--- GIVEN RECORDS Enclosed Below ---

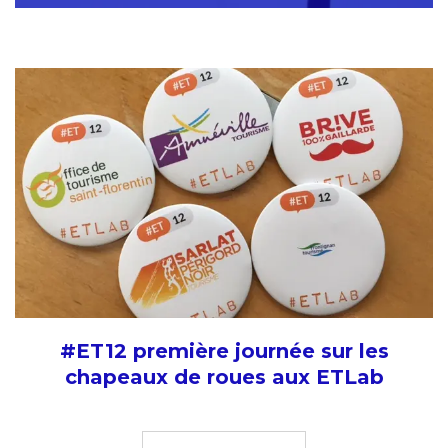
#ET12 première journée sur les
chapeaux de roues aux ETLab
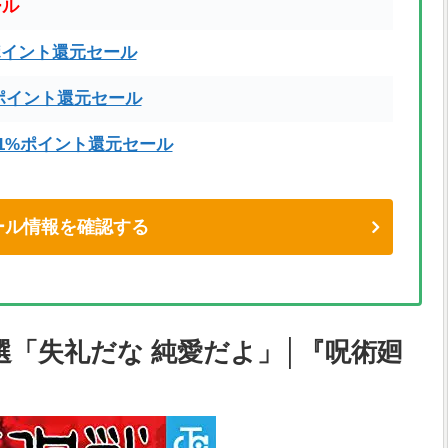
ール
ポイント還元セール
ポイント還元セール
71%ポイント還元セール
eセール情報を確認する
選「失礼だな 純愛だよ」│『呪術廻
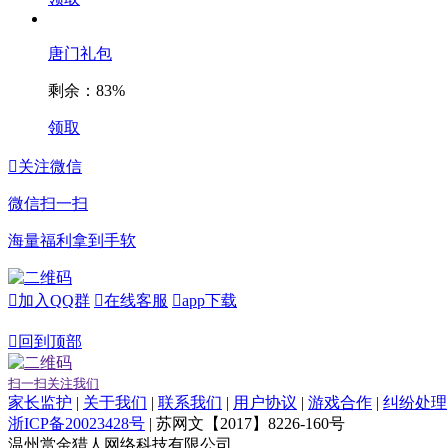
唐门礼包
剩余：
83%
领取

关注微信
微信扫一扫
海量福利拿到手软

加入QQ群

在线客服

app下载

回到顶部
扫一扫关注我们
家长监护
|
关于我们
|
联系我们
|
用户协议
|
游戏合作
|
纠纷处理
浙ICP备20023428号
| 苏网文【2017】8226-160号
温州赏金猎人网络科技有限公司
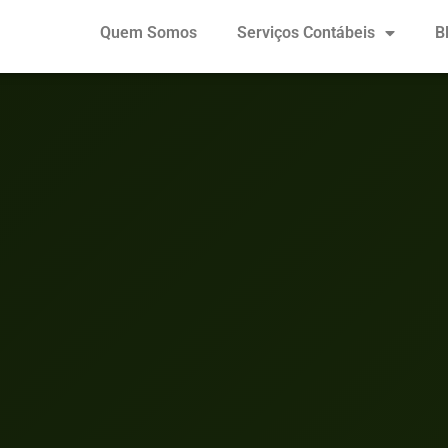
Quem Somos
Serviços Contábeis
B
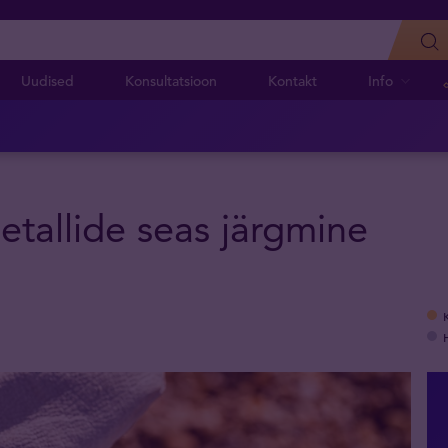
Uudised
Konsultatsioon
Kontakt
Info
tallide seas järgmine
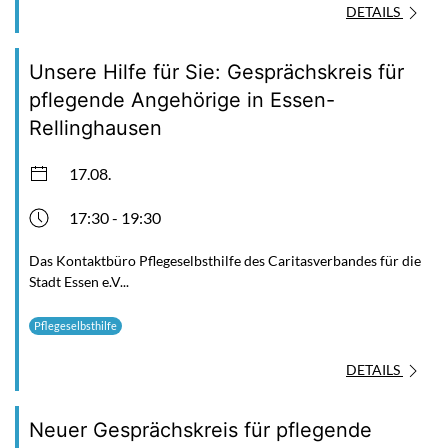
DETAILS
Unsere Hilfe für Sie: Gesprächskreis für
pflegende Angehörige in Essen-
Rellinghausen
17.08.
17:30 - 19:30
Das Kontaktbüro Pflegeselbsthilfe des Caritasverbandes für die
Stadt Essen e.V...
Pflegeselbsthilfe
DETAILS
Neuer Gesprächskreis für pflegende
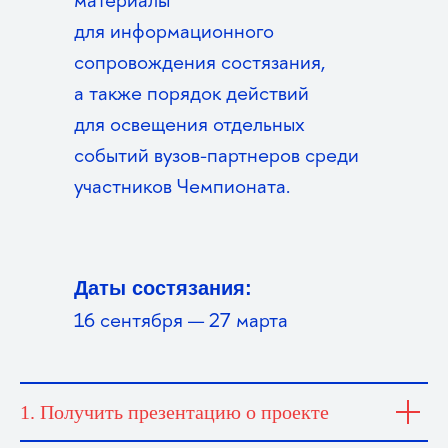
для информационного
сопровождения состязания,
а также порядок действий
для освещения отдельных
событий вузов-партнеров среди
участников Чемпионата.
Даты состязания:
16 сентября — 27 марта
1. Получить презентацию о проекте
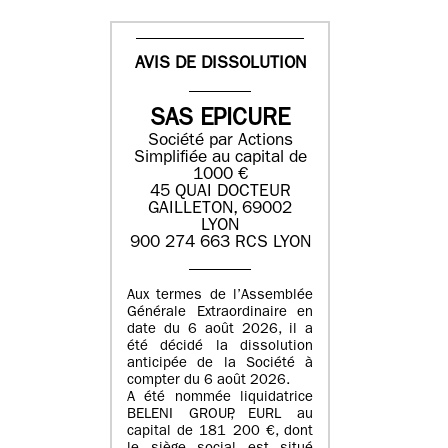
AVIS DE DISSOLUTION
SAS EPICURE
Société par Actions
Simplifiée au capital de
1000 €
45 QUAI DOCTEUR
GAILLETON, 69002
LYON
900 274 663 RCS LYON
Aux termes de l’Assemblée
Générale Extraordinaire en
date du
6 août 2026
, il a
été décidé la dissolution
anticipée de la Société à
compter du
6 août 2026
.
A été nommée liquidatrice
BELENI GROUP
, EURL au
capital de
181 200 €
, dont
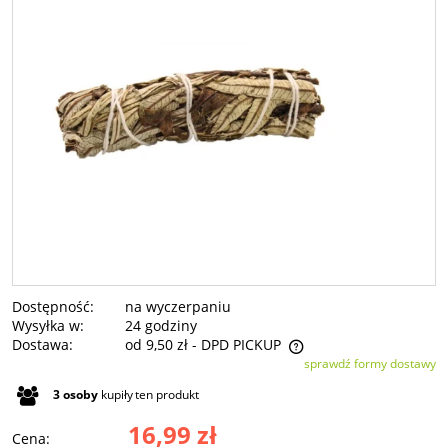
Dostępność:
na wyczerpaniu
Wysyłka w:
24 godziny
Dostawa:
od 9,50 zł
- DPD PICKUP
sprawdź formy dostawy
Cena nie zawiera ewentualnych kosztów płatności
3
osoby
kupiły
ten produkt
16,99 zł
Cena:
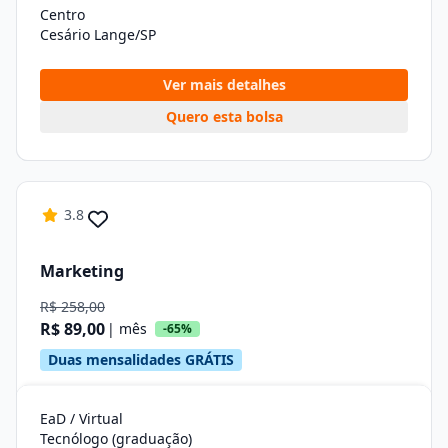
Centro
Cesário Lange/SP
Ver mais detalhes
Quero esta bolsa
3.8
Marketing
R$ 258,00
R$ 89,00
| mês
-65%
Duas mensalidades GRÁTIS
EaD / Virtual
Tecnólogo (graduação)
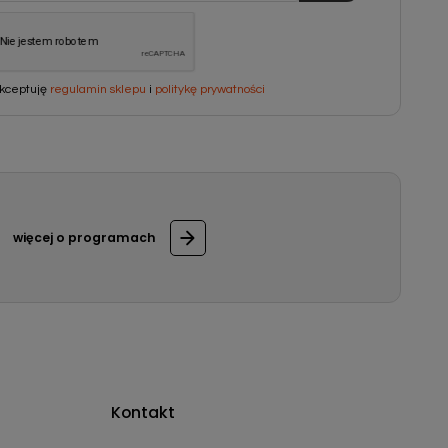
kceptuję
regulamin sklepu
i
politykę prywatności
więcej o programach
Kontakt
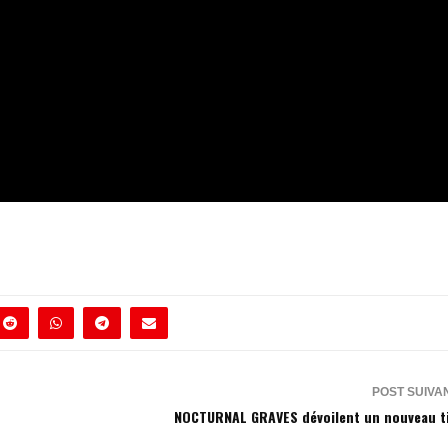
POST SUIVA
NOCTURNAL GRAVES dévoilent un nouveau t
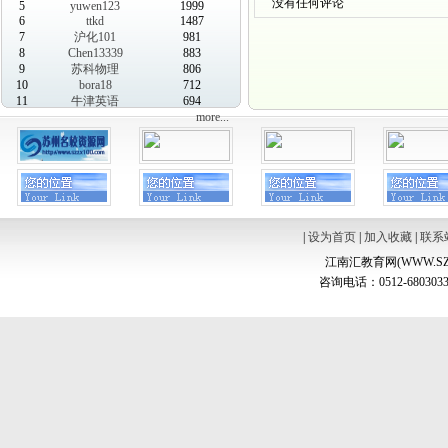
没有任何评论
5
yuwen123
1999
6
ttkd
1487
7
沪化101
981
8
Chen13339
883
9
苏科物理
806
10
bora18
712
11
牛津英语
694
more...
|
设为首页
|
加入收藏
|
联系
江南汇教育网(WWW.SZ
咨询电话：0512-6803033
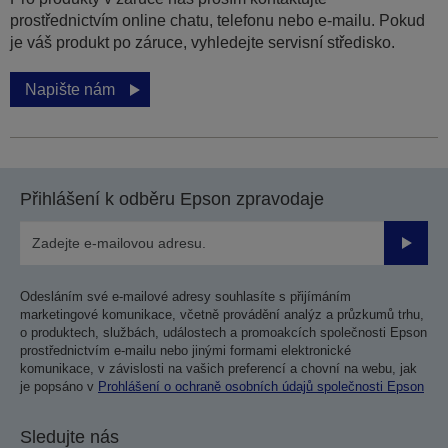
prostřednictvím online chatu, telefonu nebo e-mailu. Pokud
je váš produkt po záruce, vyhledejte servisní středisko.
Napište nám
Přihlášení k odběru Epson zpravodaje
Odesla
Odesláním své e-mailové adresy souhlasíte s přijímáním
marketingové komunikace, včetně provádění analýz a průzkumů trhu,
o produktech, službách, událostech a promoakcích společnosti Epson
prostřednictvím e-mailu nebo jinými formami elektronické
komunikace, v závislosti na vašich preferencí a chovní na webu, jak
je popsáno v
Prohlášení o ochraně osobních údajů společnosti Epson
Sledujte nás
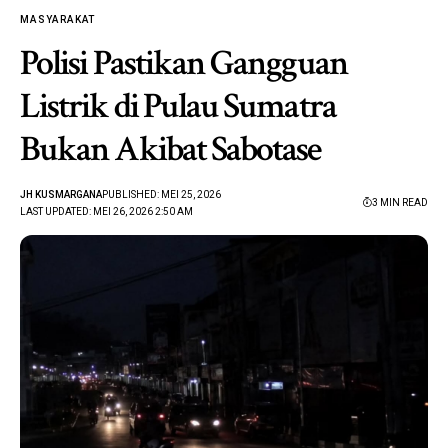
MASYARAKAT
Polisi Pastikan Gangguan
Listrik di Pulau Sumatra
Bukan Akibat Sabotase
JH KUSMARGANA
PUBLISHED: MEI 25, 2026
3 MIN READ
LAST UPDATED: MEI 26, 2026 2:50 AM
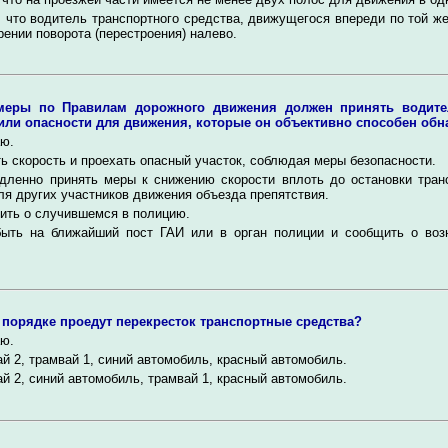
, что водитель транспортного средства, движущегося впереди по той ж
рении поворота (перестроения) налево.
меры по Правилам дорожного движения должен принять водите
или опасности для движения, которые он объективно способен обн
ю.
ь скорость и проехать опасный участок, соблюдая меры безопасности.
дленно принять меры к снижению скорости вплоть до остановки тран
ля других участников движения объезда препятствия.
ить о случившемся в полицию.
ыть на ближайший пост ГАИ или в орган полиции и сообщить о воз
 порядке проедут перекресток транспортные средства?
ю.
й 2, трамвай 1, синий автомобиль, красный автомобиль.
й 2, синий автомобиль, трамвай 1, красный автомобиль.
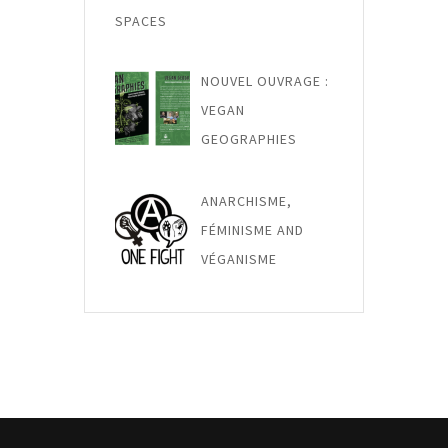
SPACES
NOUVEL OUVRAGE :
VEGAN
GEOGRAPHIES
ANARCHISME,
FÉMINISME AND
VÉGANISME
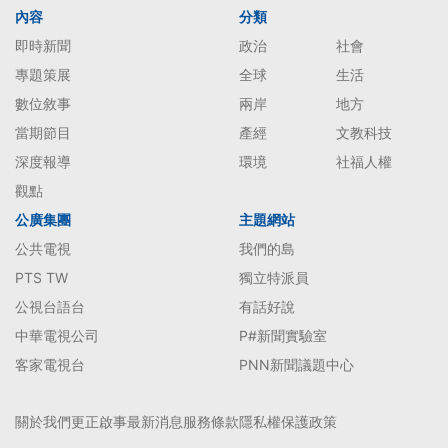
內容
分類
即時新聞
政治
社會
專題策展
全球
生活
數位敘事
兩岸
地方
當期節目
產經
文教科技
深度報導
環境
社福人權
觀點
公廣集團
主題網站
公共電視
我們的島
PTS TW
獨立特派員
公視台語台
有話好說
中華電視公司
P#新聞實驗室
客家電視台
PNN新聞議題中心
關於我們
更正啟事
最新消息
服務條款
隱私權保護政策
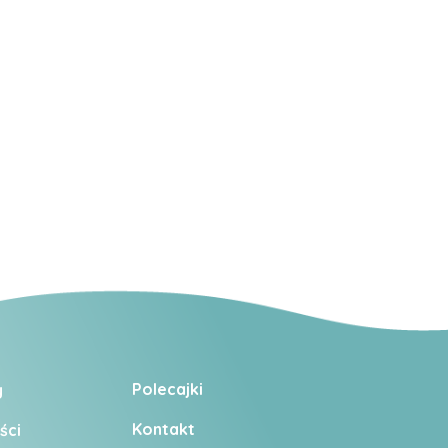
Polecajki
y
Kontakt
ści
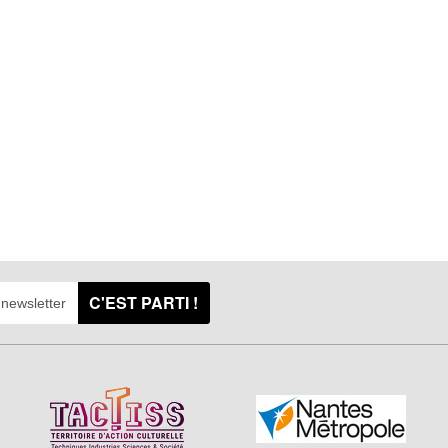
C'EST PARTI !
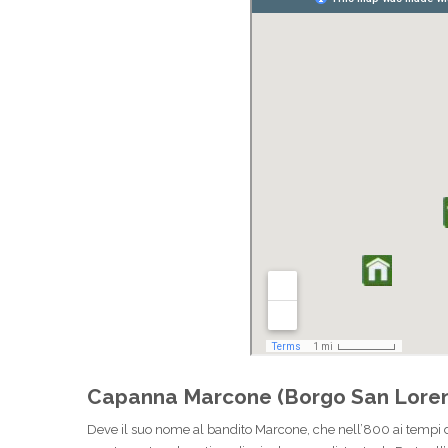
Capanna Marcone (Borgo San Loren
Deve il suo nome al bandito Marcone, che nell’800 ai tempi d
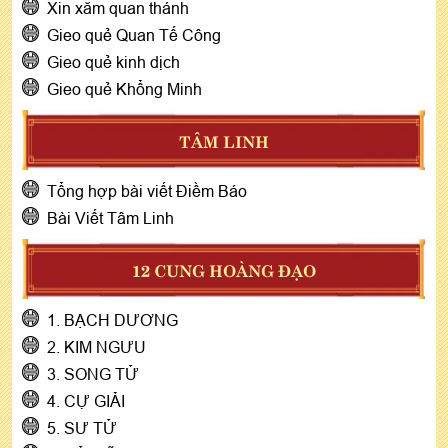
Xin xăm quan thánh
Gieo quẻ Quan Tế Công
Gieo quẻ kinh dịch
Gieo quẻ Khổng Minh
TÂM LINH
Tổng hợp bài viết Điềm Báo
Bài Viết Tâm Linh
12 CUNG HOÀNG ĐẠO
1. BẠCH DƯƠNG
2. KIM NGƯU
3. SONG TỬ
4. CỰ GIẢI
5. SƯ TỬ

--- End of Enclosed GIVEN RECORDS ---

REQUIRED ACTION →
Would you please copy the material exactly, leaving all the pictures out?

ANSWER TO THIS TASK →
#ET12 première journée sur les
chapeaux de roues aux ETLab
ール
ポイント還元セール
ポイント還元セール
71%ポイント還元セール
eセール情報を確認する
選「失礼だな 純愛だよ」│『呪術廻
唐门礼包
剩余：
83%
领取

关注微信
微信扫一扫
海量福利拿到手软

加入QQ群

在线客服

app下载

回到顶部
扫一扫关注我们
家长监护
|
关于我们
|
联系我们
|
用户协议
|
游戏合作
|
纠纷处理
浙ICP备20023428号
| 苏网文【2017】8226-160号
温州赏金猎人网络科技有限公司
Quem Somos
Serviços Contábeis
B
Uudised
Konsultatsioon
Kontakt
Info
tallide seas järgmine
DETAILS
Unsere Hilfe für Sie: Gesprächskreis für
pflegende Angehörige in Essen-
Rellinghausen
17.08.
17:30 - 19:30
Das Kontaktbüro Pflegeselbsthilfe des Caritasverbandes für die
Stadt Essen e.V...
Pflegeselbsthilfe
DETAILS
Neuer Gesprächskreis für pflegende
для информационного
сопровождения состязания,
а также порядок действий
для освещения отдельных
событий вузов-партнеров среди
участников Чемпионата.
Даты состязания:
16 сентября — 27 марта
1. Получить презентацию о проекте
AVIS DE DISSOLUTION
SAS EPICURE
Société par Actions
Simplifiée au capital de
1000 €
45 QUAI DOCTEUR
GAILLETON, 69002
LYON
900 274 663 RCS LYON
Aux termes de l’Assemblée
Générale Extraordinaire en
date du
6 août 2026
, il a
été décidé la dissolution
anticipée de la Société à
compter du
6 août 2026
.
A été nommée liquidatrice
BELENI GROUP
, EURL au
capital de
181 200 €
, dont
Dostępność:
na wyczerpaniu
Wysyłka w:
24 godziny
Dostawa:
od 9,50 zł
- DPD PICKUP
sprawdź formy dostawy
Cena nie zawiera ewentualnych kosztów płatności
3
osoby
kupiły
ten produkt
16,99 zł
Cena:
Centro
Cesário Lange/SP
Ver mais detalhes
Quero esta bolsa
3.8
Marketing
R$ 258,00
R$ 89,00
| mês
-65%
Duas mensalidades GRÁTIS
EaD / Virtual
Tecnólogo (graduação)
kceptuję
regulamin sklepu
i
politykę prywatności
więcej o programach
Kontakt
POST SUIVA
NOCTURNAL GRAVES dévoilent un nouveau t
没有任何评论
5
yuwen123
1999
6
ttkd
1487
7
沪化101
981
8
Chen13339
883
9
苏科物理
806
10
bora18
712
11
牛津英语
694
more...
|
设为首页
|
加入收藏
|
联系
江南汇教育网(WWW.SZ
咨询电话：0512-6803033
prostřednictvím online chatu, telefonu nebo e-mailu. Pokud
je váš produkt po záruce, vyhledejte servisní středisko.
Napište nám
Přihlášení k odběru Epson zpravodaje
Odesla
Odesláním své e-mailové adresy souhlasíte s přijímáním
marketingové komunikace, včetně provádění analýz a průzkumů trhu,
o produktech, službách, událostech a promoakcích společnosti Epson
prostřednictvím e-mailu nebo jinými formami elektronické
komunikace, v závislosti na vašich preferencí a chovní na webu, jak
je popsáno v
Prohlášení o ochraně osobních údajů společnosti Epson
Sledujte nás
MASYARAKAT
Polisi Pastikan Gangguan
Listrik di Pulau Sumatra
Bukan Akibat Sabotase
JH KUSMARGANA
PUBLISHED: MEI 25, 2026
3 MIN READ
LAST UPDATED: MEI 26, 2026 2:50 AM
, что водитель транспортного средства, движущегося впереди по той ж
рении поворота (перестроения) налево.
меры по Правилам дорожного движения должен принять водите
или опасности для движения, которые он объективно способен обн
ю.
ь скорость и проехать опасный участок, соблюдая меры безопасности.
дленно принять меры к снижению скорости вплоть до остановки тран
ля других участников движения объезда препятствия.
ить о случившемся в полицию.
ыть на ближайший пост ГАИ или в орган полиции и сообщить о воз
 порядке проедут перекресток транспортные средства?
ю.
й 2, трамвай 1, синий автомобиль, красный автомобиль.
й 2, синий автомобиль, трамвай 1, красный автомобиль.
SPACES
NOUVEL OUVRAGE :
VEGAN
GEOGRAPHIES
ANARCHISME,
FÉMINISME AND
VÉGANISME
內容
分類
即時新聞
政治
社會
專題策展
全球
生活
數位敘事
兩岸
地方
當期節目
產經
文教科技
深度報導
環境
社福人權
觀點
公廣集團
主題網站
公共電視
我們的島
PTS TW
獨立特派員
公視台語台
有話好說
中華電視公司
P#新聞實驗室
客家電視台
PNN新聞議題中心
關於我們
更正啟事
最新消息
服務條款
隱私權保護政策
Polecajki
y
Kontakt
ści
C'EST PARTI !
Capanna Marcone (Borgo San Loren
Deve il suo nome al bandito Marcone, che nell’800 ai tempi d
Xin xăm quan thánh
Gieo quẻ Quan Tế Công
Gieo quẻ kinh dịch
Gieo quẻ Khổng Minh
TÂM LINH
Tổng hợp bài viết Điềm Báo
Bài Viết Tâm Linh
12 CUNG HOÀNG ĐẠO
1. BẠCH DƯƠNG
2. KIM NGƯU
3. SONG TỬ
4. CỰ GIẢI
5. SƯ TỬ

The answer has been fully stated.